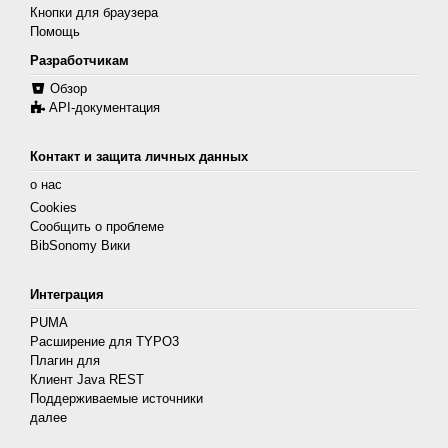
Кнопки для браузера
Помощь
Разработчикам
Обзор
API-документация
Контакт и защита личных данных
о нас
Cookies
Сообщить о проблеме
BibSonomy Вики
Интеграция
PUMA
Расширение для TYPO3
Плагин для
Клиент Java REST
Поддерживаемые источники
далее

*-*-*

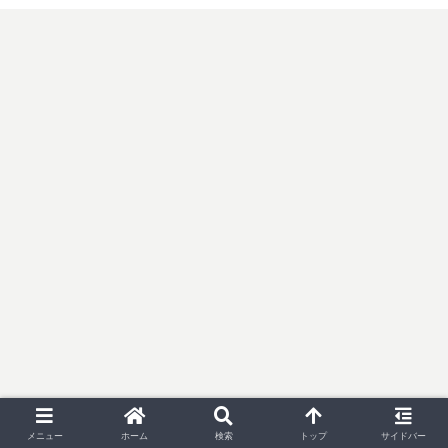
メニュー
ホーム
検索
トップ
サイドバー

*-*-*

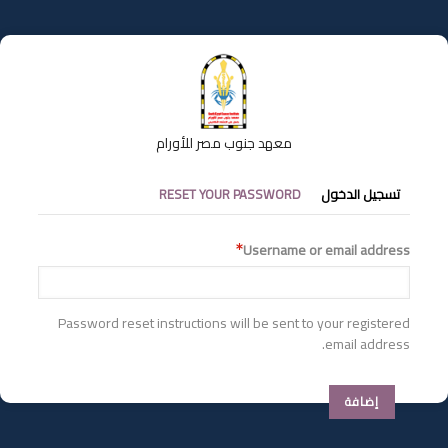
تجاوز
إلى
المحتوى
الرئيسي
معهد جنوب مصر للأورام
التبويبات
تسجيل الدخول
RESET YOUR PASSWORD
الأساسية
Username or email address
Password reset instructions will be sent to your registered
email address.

*-*-*

Instructions to follow
Search the entries for the word "email" and copy every line that holds it.

Response
Username or email address
email address.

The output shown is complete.